## What you need to do
Every record below, from first to last, should be copied exactly; leave the pictures out.

## Given entries
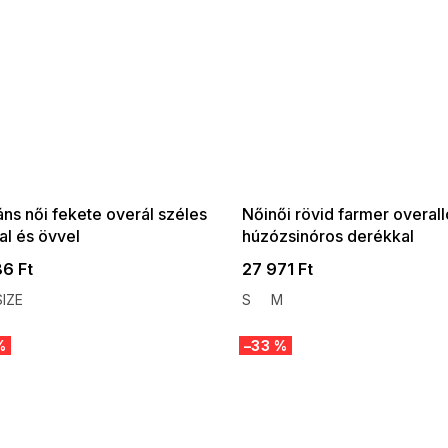
 SALE -35% ?
SUMMER SALE -35% ?
:35:HUF:P:f!2026-
G_SUMMER35:35:HUF:P:f!2026-
:01,2026-08-10-
08-04-09:01,2026-08-10-
09:00
09:00
ns női fekete overál széles
Nőinői rövid farmer overall
al és övvel
húzózsinóros derékkal
86 Ft
27 971 Ft
IZE
S
M
%
–33 %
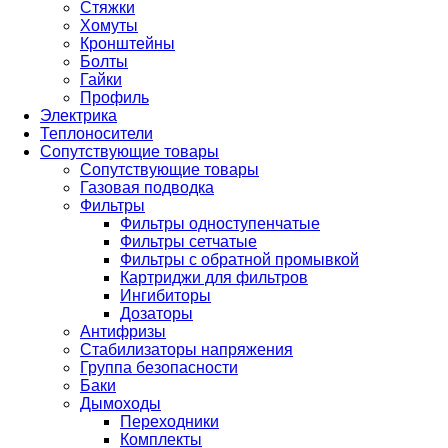
Стяжки
Хомуты
Кронштейны
Болты
Гайки
Профиль
Электрика
Теплоносители
Сопутствующие товары
Сопутствующие товары
Газовая подводка
Фильтры
Фильтры одноступенчатые
Фильтры сетчатые
Фильтры с обратной промывкой
Картриджи для фильтров
Ингибиторы
Дозаторы
Антифризы
Стабилизаторы напряжения
Группа безопасности
Баки
Дымоходы
Переходники
Комплекты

## Answer space
 SALE -35% ?
SUMMER SALE -35% ?
:35:HUF:P:f!2026-
G_SUMMER35:35:HUF:P:f!2026-
:01,2026-08-10-
08-04-09:01,2026-08-10-
09:00
09:00
ns női fekete overál széles
Nőinői rövid farmer overall
al és övvel
húzózsinóros derékkal
86 Ft
27 971 Ft
IZE
S
M
%
–33 %
Стяжки
Хомуты
Кронштейны
Болты
Гайки
Профиль
Электрика
Теплоносители
Сопутствующие товары
Сопутствующие товары
Газовая подводка
Фильтры
Фильтры одноступенчатые
Фильтры сетчатые
Фильтры с обратной промывкой
Картриджи для фильтров
Ингибиторы
Дозаторы
Антифризы
Стабилизаторы напряжения
Группа безопасности
Баки
Дымоходы
Переходники
Комплекты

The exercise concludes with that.